WEEK 2 - DAY 1
Bit more volume than last week - staying in Zone 3 & 2
A. Deadlift:
330, 352, 374, 352, 374 x 3
396, 418, 396 x 2
374, 352 x 3
B. Strict OHP:
132, 143, 154, 143, 154 x 3
165, 154, 165 x 2
176 x 3
C. Floor CGBP:
176, 187, 198, 209, 220, 232, 242, 254, 242, 220 x 3
D. Bench Press:
198, 209, 220, 232, 242, 254, 242, 232 x 3
- Felt a little flat coming into the session, so decided to start with DL’s - staying in Zone 3 & 2
- Stuck with strict pressing, rather than the push press - normally I’ll start the lighter reps with the strict press and move into push press as weight gets heavier/slows etc.
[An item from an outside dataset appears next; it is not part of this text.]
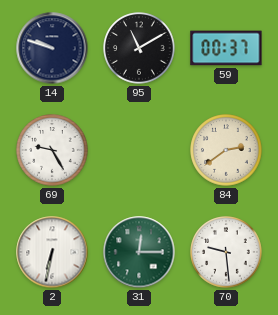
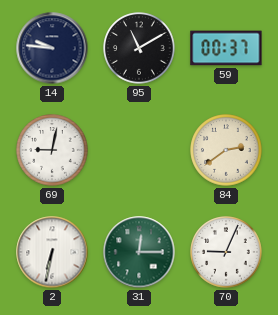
14: 9:48 -> 9:46
69: 9:25 -> 9:02
70: 9:29 -> 9:04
Strict pressing was feeling pretty good, so I just went with it.
- The CGBP triples were feeling smooth, so again I just went with it.
- Decided to stick with the triples for BP and back off immediately once the weight slowed.
Happy with the session, was able to hit triples on Zone 1 numbers pretty easily - this is where I want to be, so I can progress into the template over time.
A bit of info already, but just wanted to add:
Already enjoying this template, after working out your Zone numbers - it gives you some leeway to auto-regulate quite effectively.